After seven years, two doctors, and one precious baby, my husband and I were faced with the dilemma of trying a new clinic for baby number two.
Our second doctor had helped us to conceive our son after four years and multiple IUI and IVF procedures. We so were so grateful to him and wanted the good luck to continue that we stayed on with him after the 12-week mark since in addition to being an RE, he was also a practicing OBGYN. But when my son turned one, I was four months shy of my 39th birthday and based on what I read about aging and egg quality I knew I might not have another four years to conceive a second child.
So I began a brief but intense research project.
I looked online for couples who switched doctors even after a successful conception and pregnancy and found that it was not as uncommon as I thought. I spoke to my infertility sisters who had gone on to become parents and they all said that seeking out a second, or even third opinion wouldn’t hurt. Lastly, I heard of a new clinic that had opened up in my area that was boasting high success rates, especially in the category of women ages 35-39.
But I was reluctant.
This doctor was familiar. After four years with him, I knew what to expect at every turn. In addition, my ties to him were overwhelmingly sentimental. With his help, I had gotten pregnant and he had continued to take care of my son during my pregnancy and was the first person to touch him and hand him over to me after a long and grueling journey. But I knew that at 38 ½ years old my situation had changed. Things were also changing rapidly in the world of infertility medicine like with the transfer of Day 5 blastocysts, the use of endometrial biopsies before the transfer, and the addition of medications like blood thinners and corticosteroids to treatment regimens— all of which he had been hesitant to do.

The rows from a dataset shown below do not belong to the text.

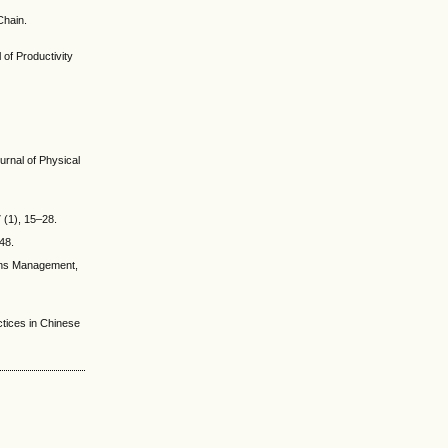
Chain.
 of Productivity
urnal of Physical
 (1), 15–28.
48.
ions Management,
tices in Chinese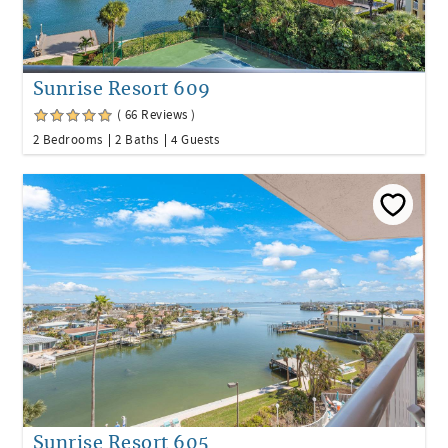
Sunrise Resort 609
( 66 Reviews )
2 Bedrooms
2 Baths
4 Guests
Sunrise Resort 605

So after some soul-searching and long discussions with my husband, I called a new clinic and made an appointment for a consultation. Right away, things were different. The doctor was friendly but brief and succinct in his answers and explanations. I discovered that the nurses did all the ultrasounds and he only did the procedures. He also ordered tests and procedures I had never heard of like the Anti-Mullerian Hormone (AMH) blood test and a sonohysterogram to check for uterine abnormalities. He also asked me to take supplements like CoQ10 and DHEA.
After the consultation, it was a whirlwind
There was an investigative cycle, a surgical procedure to remove previously undetected endometrial polyps, supplements, stimulation, retrieval, transfer and a positive pregnancy test. From start to finish, it took four months, and then after 39 weeks and 2 days, I delivered my second child, the day after turning 40.
I am thankful that I listened to my gut and made these changes. Can I say for certain that a clinic change was the reason things went much more smoothly and quickly the second time around? No, I can’t. There are so many variables when carrying out fertility treatments and certainly no guarantees. But I knew that staying for sentimental reasons was probably not the way to go when there was so much at stake.
For others, the reasons for seeking out a second opinion may be different. It could be the countless negative results, a lack of chemistry with a particular doctor, time constraints, distance, or financial reasons. Whatever it is, if a move feels right for you, then do it. It is your time, money, and happiness. It’s your life and hopefully the life of your future child.